## What the task requires:
Could you set down every entry exactly as it appears?

┌─ Given data

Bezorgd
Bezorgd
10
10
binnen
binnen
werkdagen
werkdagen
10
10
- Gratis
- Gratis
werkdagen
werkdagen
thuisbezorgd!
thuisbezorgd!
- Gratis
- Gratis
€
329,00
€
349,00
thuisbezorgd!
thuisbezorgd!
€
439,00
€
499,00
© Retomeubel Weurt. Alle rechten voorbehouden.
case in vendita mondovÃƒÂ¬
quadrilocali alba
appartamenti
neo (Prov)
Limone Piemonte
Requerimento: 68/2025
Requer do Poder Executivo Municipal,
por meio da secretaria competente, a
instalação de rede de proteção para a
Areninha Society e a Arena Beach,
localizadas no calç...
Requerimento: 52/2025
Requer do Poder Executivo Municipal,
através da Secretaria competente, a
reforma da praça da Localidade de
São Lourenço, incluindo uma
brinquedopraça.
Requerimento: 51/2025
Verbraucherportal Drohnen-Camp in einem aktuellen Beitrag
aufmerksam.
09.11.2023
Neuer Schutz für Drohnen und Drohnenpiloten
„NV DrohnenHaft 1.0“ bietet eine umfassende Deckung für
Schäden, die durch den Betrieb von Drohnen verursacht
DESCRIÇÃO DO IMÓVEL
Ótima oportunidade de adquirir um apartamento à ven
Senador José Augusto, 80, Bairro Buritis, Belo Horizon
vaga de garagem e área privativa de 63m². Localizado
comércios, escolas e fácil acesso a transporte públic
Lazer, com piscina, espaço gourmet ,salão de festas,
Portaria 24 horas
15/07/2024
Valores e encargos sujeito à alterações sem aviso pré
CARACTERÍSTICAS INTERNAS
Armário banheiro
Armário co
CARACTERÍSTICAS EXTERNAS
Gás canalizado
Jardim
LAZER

└─

## Finished task:
Bezorgd
Bezorgd
10
10
binnen
binnen
werkdagen
werkdagen
10
10
- Gratis
- Gratis
werkdagen
werkdagen
thuisbezorgd!
thuisbezorgd!
- Gratis
- Gratis
€
329,00
€
349,00
thuisbezorgd!
thuisbezorgd!
€
439,00
€
499,00
© Retomeubel Weurt. Alle rechten voorbehouden.
case in vendita mondovÃƒÂ¬
quadrilocali alba
appartamenti
neo (Prov)
Limone Piemonte
Requerimento: 68/2025
Requer do Poder Executivo Municipal,
por meio da secretaria competente, a
instalação de rede de proteção para a
Areninha Society e a Arena Beach,
localizadas no calç...
Requerimento: 52/2025
Requer do Poder Executivo Municipal,
através da Secretaria competente, a
reforma da praça da Localidade de
São Lourenço, incluindo uma
brinquedopraça.
Requerimento: 51/2025
Verbraucherportal Drohnen-Camp in einem aktuellen Beitrag
aufmerksam.
09.11.2023
Neuer Schutz für Drohnen und Drohnenpiloten
„NV DrohnenHaft 1.0“ bietet eine umfassende Deckung für
Schäden, die durch den Betrieb von Drohnen verursacht
DESCRIÇÃO DO IMÓVEL
Ótima oportunidade de adquirir um apartamento à ven
Senador José Augusto, 80, Bairro Buritis, Belo Horizon
vaga de garagem e área privativa de 63m². Localizado
comércios, escolas e fácil acesso a transporte públic
Lazer, com piscina, espaço gourmet ,salão de festas,
Portaria 24 horas
15/07/2024
Valores e encargos sujeito à alterações sem aviso pré
CARACTERÍSTICAS INTERNAS
Armário banheiro
Armário co
CARACTERÍSTICAS EXTERNAS
Gás canalizado
Jardim
LAZER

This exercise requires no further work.